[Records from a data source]
--

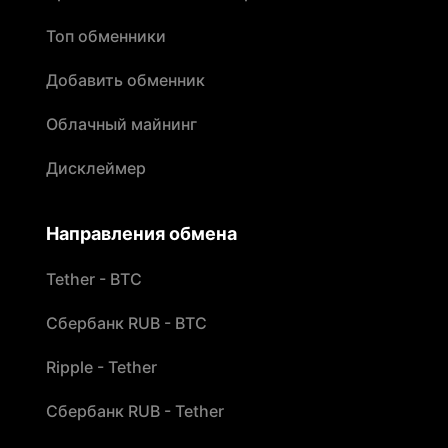
Топ обменники
Добавить обменник
Облачный майнинг
Дисклеймер
Направления обмена
Tether - BTC
Сбербанк RUB - BTC
Ripple - Tether
Сбербанк RUB - Tether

--

Take the line containing "Облачный майнинг" as the first line and the last line of the data above as the final one. Write out these lines and all between them exactly.

- Exercise response
Облачный майнинг
Дисклеймер
Направления обмена
Tether - BTC
Сбербанк RUB - BTC
Ripple - Tether
Сбербанк RUB - Tether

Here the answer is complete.